Input dimension:  30
Output dimension:  1


Now, we create the model. We use a sequential model, meaning we can sequentially add layers to it as follows:

In [12]:
# Create a model instance (Sequential, as we add each layer in order of appearance)
model = Sequential()

# Add the input layer and connect to 50 hidden neurons
model.add(Dense(50,input_dim=input_dim))

# Connect the neurons to the next 50 neurons
model.add(Dense(50))

# Connect the previous layer to the output layer
model.add(Dense(output_dim))

# Add a final layer for classification based on the sigmoid function (since this is binary)
# We could add this after every layer (more on this later)
model.add(Activation('sigmoid'))

# Create the model with an optimizer, loss function, and evaluation metric. We will cover these in more detail later.
model.compile(optimizer='sgd',loss='binary_crossentropy',metrics=['accuracy'])

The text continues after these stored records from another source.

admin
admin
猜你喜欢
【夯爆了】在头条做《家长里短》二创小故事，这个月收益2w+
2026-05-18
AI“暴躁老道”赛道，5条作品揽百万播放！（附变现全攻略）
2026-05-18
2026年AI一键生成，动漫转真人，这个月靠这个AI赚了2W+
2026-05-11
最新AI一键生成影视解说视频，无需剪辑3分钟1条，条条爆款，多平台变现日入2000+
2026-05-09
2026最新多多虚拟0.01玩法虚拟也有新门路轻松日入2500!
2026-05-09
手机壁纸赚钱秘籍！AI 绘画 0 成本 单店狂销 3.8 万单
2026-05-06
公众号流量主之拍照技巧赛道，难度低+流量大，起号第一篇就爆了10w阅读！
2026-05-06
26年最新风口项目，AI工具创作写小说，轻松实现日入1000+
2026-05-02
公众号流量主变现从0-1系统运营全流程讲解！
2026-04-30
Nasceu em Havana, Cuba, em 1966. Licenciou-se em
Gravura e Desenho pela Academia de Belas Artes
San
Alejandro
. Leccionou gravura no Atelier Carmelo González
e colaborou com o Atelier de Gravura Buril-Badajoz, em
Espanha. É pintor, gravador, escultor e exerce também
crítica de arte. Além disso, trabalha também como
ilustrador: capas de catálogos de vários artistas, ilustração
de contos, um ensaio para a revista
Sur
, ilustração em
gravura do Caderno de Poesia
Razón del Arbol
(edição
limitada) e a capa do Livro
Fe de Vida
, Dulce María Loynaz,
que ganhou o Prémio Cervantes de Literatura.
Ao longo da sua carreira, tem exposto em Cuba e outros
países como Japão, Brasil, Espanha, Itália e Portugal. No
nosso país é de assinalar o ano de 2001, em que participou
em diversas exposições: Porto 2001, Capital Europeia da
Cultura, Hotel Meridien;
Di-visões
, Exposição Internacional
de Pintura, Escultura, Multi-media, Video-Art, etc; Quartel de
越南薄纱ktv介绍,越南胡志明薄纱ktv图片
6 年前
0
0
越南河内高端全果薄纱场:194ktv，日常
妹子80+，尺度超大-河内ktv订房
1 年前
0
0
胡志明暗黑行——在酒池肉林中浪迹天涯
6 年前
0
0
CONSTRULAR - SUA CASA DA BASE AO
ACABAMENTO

We use the ```Dense()``` layer, which connects all inputs to all outputs (a fully connected layer). Now, we can summarise the model and obtain predictions for the test set:

In [13]:
model.summary()
model.fit(X_train,y_train)

# Obtains the results as a class (here 0/1)
prediction_class = model.predict_classes(X_test)
# Obtains the results as a probability
prediction_prob = model.predict_proba(X_test)

Model: "sequential"
_________________________________________________________________
Layer (type)                 Output Shape              Param #   
dense (Dense)                (None, 50)                1550      
_________________________________________________________________
dense_1 (Dense)              (None, 50)                2550      
_________________________________________________________________
dense_2 (Dense)              (None, 1)                 51        
_________________________________________________________________
activation (Activation)      (None, 1)                 0         
Total params: 4,151
Trainable params: 4,151
Non-trainable params: 0
_________________________________________________________________
Instructions for updating:
Please use instead:* `np.argmax(model.predict(x), axis=-1)`,   if your model does multi-class classification   (e.g. if it uses a `softmax` last-layer activation).* `(model.predict(x) > 0.5).astype("int32")`,   if your model 

We use our outcomes to calculate the final evaluation metrics:

In [14]:
print('Accuracy:', accuracy_score(y_test,prediction_class))
print('AUC:',roc_auc_score(y_test,prediction_prob))

Accuracy: 0.7867298578199052
AUC: 0.81831101067768


That's not a bad result. We will learn how to improve it later on.